植生区分を考えるときに、伊豆諸島の植生はわかりやすく、モデル的な地域であると私は考えます。
植生区分には、大中小の3つの区分があります。大区分としては、「生物多様性保全のための国土区分」があります。伊豆諸島は、その第6区(太平洋側照葉樹林帯)に属します。

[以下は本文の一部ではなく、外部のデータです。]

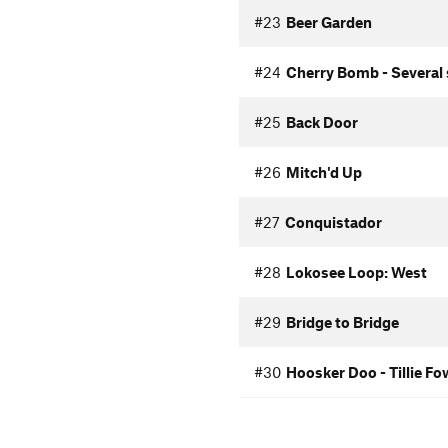
#23
Beer Garden
#24
Cherry Bomb - Several 
#25
Back Door
#26
Mitch'd Up
#27
Conquistador
#28
Lokosee Loop: West
#29
Bridge to Bridge
#30
Hoosker Doo - Tillie Fo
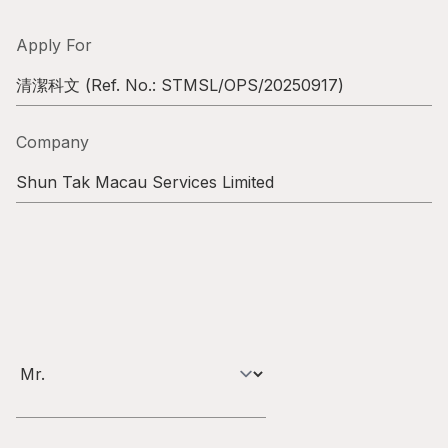
Highl
ESG P
Apply For
Inves
Envir
清潔科文
(Ref. No.:
STMSL/OPS/20250917
)
Serv
Harm
Company
Inves
Comm
Shun Tak Macau Services Limited
Cale
Conne
Facts
Colla
Corp
Inclus
Prese
Besp
Newsl
Since
Analy
Susta
Stoc
Repo
Infor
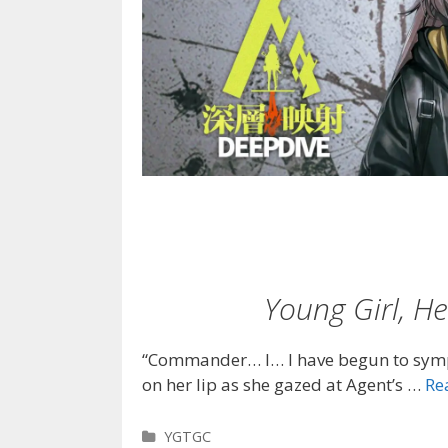
Young Girl, 
“Commander… I… I have begun to symp
on her lip as she gazed at Agent’s …
Re
Categories
YGTGC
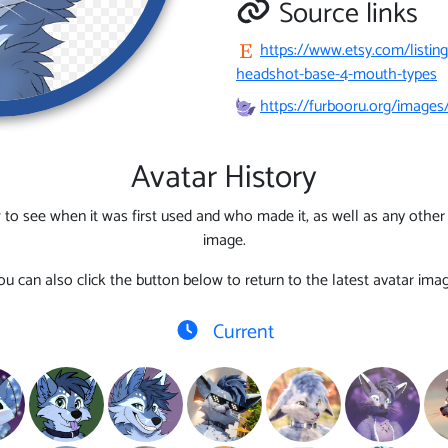
Source links
https://www.etsy.com/listin
headshot-base-4-mouth-types
https://furbooru.org/image
Avatar History
 to see when it was first used and who made it, as well as any other l
image.
ou can also click the button below to return to the latest avatar imag
Current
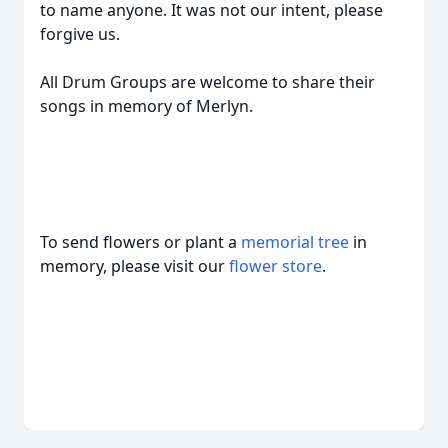
to name anyone. It was not our intent, please
forgive us.
All Drum Groups are welcome to share their
songs in memory of Merlyn.
To send flowers or plant a
memorial tree
in
memory, please visit our
flower store
.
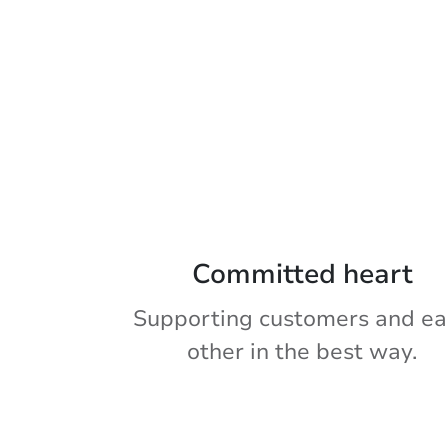
Committed heart
Supporting customers and ea
other in the best way.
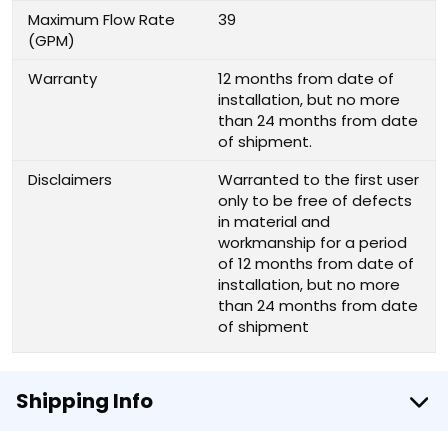
Maximum Flow Rate
39
(GPM)
Warranty
12 months from date of
installation, but no more
than 24 months from date
of shipment.
Disclaimers
Warranted to the first user
only to be free of defects
in material and
workmanship for a period
of 12 months from date of
installation, but no more
than 24 months from date
of shipment
Shipping Info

第6区の植生の指標は、タブノキとスダジイです。 高木層(15〜20m) タブノキ スダジイ ミズキ 亜高木層(10m)ヤブニッケイ アカメガシワ カラスザンショウ シロダモ 中木層(5m) ヤブツバキ マサキ モチノキ ヒサカキ 低木(3m) トベラ マルバシャリンバイ
植生の中区分としては、関東南部沿岸地帯から伊豆諸島、すなわち環東京湾です。この地域の固有種としては、オオシマザクラとガクアジサイがあります。小区分も同じですが、植生の中区分は、草本を加えるとさらに地域色が鮮明となります。
植生の小区分は、伊豆諸島です。サクノキ、オオバエゴノキ、ハチジョウイヌツゲ、ハチジョウキブシ、ハチジョウイボタ、ハチジョウモクレイシ、シマガマズミ、ニオイウツギなどがこの地域の固有種です。
植生区分のいずれを選択するかは目的によって異なります。旧石器時代の黒曜石以来の交易、あるいは江戸時代以来の流通経済という歴史と自然の関係という点で見ると、環東京湾をエリアとした植生の中区分が重要であると私は考えます。